:: What to work on ::
Set down all of the data that follows word for word, without the images.

:: Records to use ::
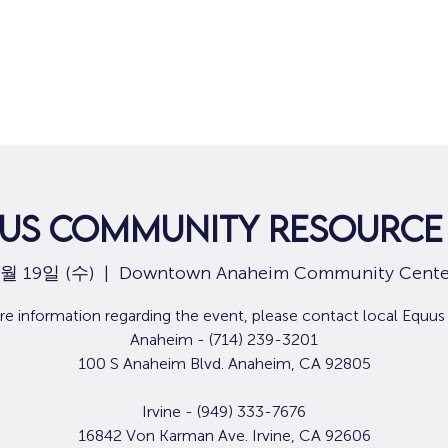
집
구직
us Community Resource 
3월 19일 (수)
  |  
Downtown Anaheim Community Cente
e information regarding the event, please contact local Equus 
Anaheim - (714) 239-3201
100 S Anaheim Blvd. Anaheim, CA 92805
Irvine - (949) 333-7676
16842 Von Karman Ave. Irvine, CA 92606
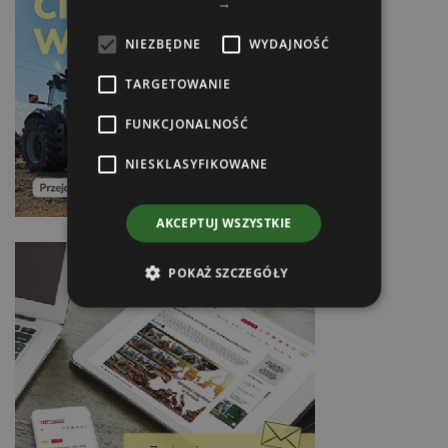
→
NIEZBĘDNE
WYDAJNOŚĆ
TARGETOWANIE
FUNKCJONALNOŚĆ
NIESKLASYFIKOWANE
AKCEPTUJ WSZYSTKIE
POKAŻ SZCZEGÓŁY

:: Result for this exercise ::
집
구직
us Community Resource 
3월 19일 (수)
  |  
Downtown Anaheim Community Cente
e information regarding the event, please contact local Equus 
Anaheim - (714) 239-3201
100 S Anaheim Blvd. Anaheim, CA 92805
Irvine - (949) 333-7676
16842 Von Karman Ave. Irvine, CA 92606
→
NIEZBĘDNE
WYDAJNOŚĆ
TARGETOWANIE
FUNKCJONALNOŚĆ
NIESKLASYFIKOWANE
AKCEPTUJ WSZYSTKIE
POKAŻ SZCZEGÓŁY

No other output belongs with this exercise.